Dataset content -
--*--

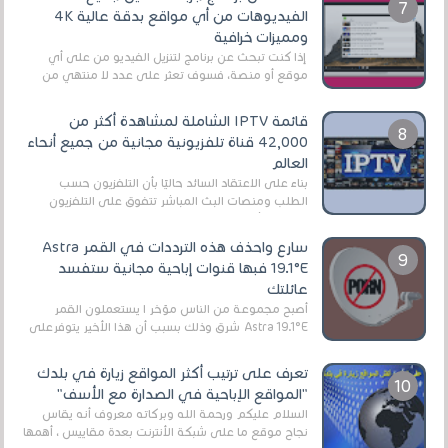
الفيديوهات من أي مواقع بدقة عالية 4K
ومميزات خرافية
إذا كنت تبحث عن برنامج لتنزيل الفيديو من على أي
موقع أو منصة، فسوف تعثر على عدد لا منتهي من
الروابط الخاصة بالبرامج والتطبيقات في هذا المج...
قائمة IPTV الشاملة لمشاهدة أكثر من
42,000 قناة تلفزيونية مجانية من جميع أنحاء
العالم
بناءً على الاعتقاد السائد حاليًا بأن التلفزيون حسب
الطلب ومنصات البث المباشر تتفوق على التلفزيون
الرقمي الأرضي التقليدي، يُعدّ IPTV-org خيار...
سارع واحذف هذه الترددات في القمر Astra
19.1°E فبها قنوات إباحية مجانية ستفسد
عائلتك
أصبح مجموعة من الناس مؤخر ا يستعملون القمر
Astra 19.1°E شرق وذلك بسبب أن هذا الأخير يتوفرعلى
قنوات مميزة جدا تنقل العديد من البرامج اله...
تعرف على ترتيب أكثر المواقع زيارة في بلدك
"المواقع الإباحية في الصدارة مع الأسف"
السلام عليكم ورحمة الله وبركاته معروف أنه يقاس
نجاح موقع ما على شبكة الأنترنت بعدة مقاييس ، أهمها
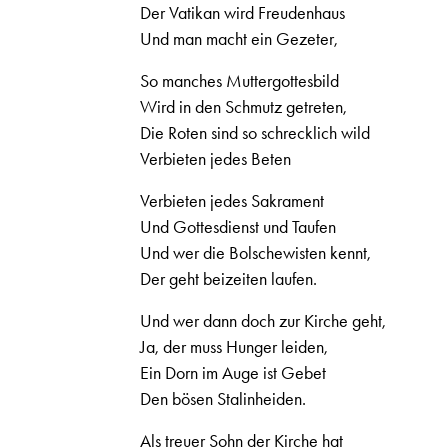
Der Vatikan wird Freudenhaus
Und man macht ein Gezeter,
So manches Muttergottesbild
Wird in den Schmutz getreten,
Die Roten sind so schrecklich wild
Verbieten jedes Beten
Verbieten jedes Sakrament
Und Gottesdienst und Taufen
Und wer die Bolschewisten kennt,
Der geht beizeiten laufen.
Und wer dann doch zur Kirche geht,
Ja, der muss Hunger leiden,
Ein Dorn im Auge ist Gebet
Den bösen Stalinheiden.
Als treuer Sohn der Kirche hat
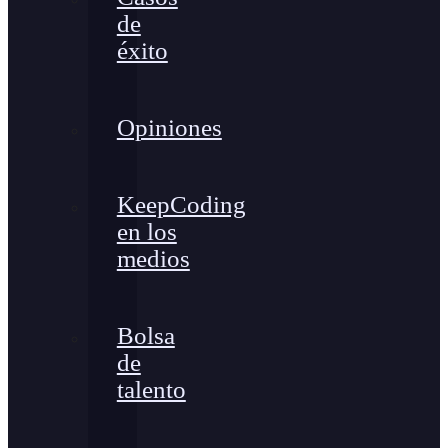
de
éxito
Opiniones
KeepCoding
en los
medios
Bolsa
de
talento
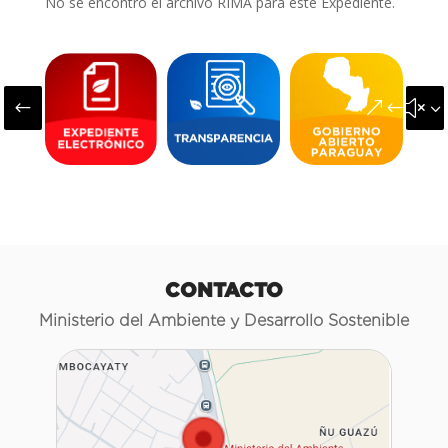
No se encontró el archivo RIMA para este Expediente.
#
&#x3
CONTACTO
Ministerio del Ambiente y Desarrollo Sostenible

--*--

Retype the lines from the one containing "Den bösen Stalinheiden." down to the last line of the records, both included, exactly and nothing more. Pictures stay out.

Den bösen Stalinheiden.
Als treuer Sohn der Kirche hat
de
éxito
Opiniones
KeepCoding
en los
medios
Bolsa
de
talento
No se encontró el archivo RIMA para este Expediente.
#
&#x3
CONTACTO
Ministerio del Ambiente y Desarrollo Sostenible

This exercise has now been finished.